Миша Заворотнюк, Егор Григорьев, Андрей Держинога… После них из класса стали выходить девушки. Оля Гладкова что-то с упоением рассказывала неизменной, с первого класса, подруге Наде. Коля проводил ее взглядом. Ему нравилась Оля в той жизни, когда еще можно было влюбляться. Наконец, чуть пришаркивая ногами, из дверей вывалился худой и нескладный Альберт Судорогин.
Николай тихо свистнул. Альберт вздрогнул и повернулся на звук. Близоруко прищурился и, узнав друга, задержался у знамени, поджидая, пока одноклассники пройдут мимо.
Коля кивнул в сторону лестницы. Альберт без слов понял, и они с сосредоточенными лицами, словно занятые каким-то важным поручением, спустились вниз. Вышли во двор и повернули за угол школы. Прошли к мастерским, задняя стена которых густо поросла кустарником. Спрятались, присели на корточки. Коля достал подаренную Давилкой пачку папирос, протянул другу.
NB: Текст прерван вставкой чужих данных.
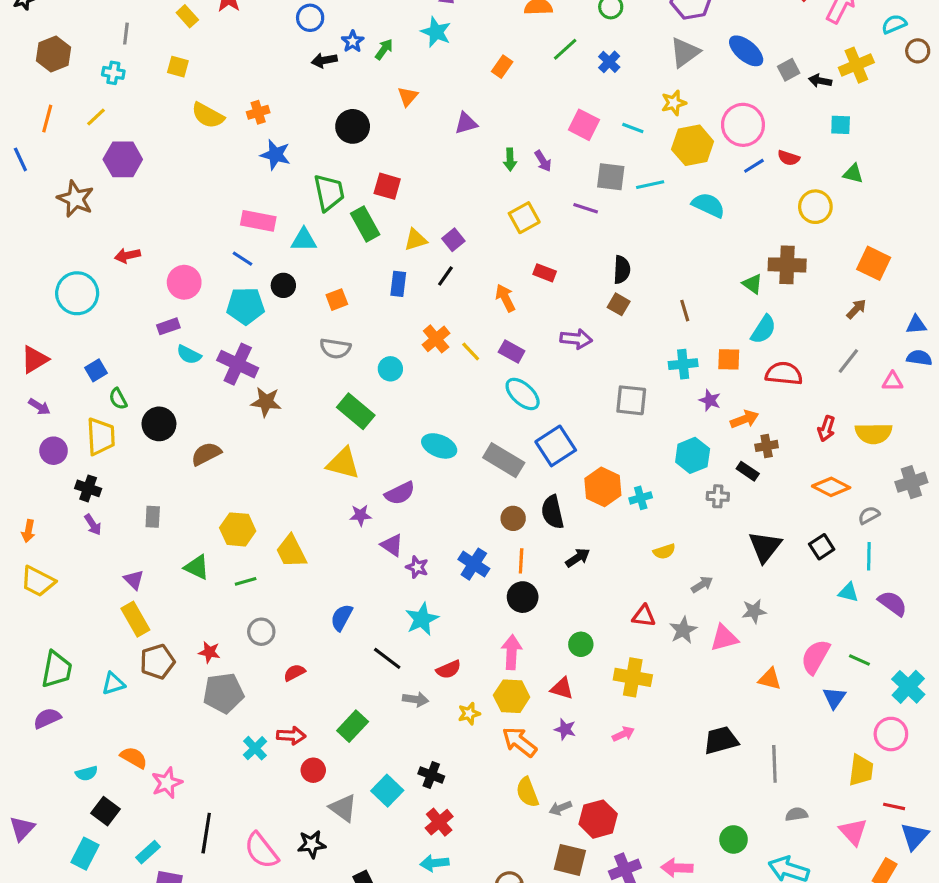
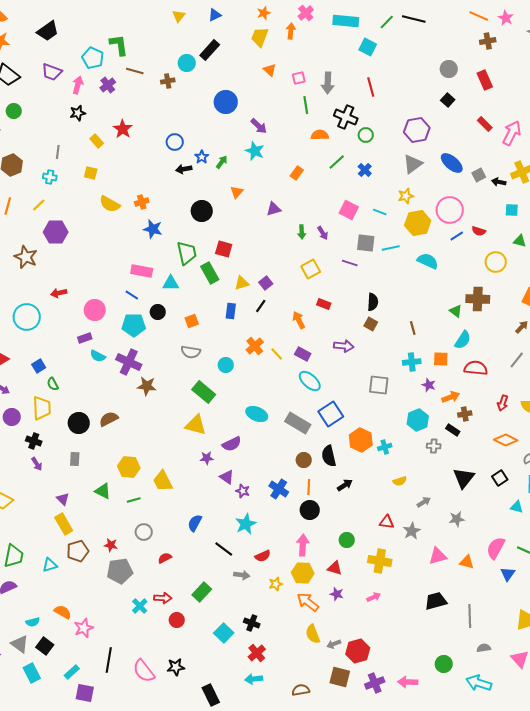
black circle: (159, 424) -> (79, 423), moved
pink triangle: (724, 638) -> (438, 556), moved
gray triangle: (343, 808) -> (20, 644), moved
cyan rectangle: (85, 854) -> (32, 673), turned -54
Альберт взял сразу две. Одну аккуратно, с некоторым трепетом, спрятал в нагрудный карман рубашки, а вторую прикурил. Николай тоже затянулся.
Какое-то время курили молча.
– Плохи у тебя дела, – первым заговорил Альберт, как обычно догадавшись еще до начала разговора, о чем хочет спросить его Коля. – Вся школа знает о твоем отце. Возмущены до предела. «Немцем» тебя окрестили. Привыкай к новой кличке.
– Почему «Немцем»? – удивился Коля.
Альберт внимательно посмотрел на него.
– Серьезно не знаешь?
– Нет.
Судорогин глубоко затянулся. Красный огонек папиросы добежал до самых пальцев, уже принимавших, как у взрослых курильщиков, желтоватый цвет. Выбросив окурок подальше в кусты, Альберт немного поколебался, но все-таки достал припрятанную про запас вторую папиросу. Не глядя на Николая, прикурил. Чувствовалось, что он медлил, подбирая правильные слова.
– Тут такое дело. Пионервожатая воду мутит. Говорит, отец у тебя в плену был. Вроде как добровольно сдался. – Альберт повернулся к Пожарскому, решившись наконец посмотреть другу в глаза. – Не знал?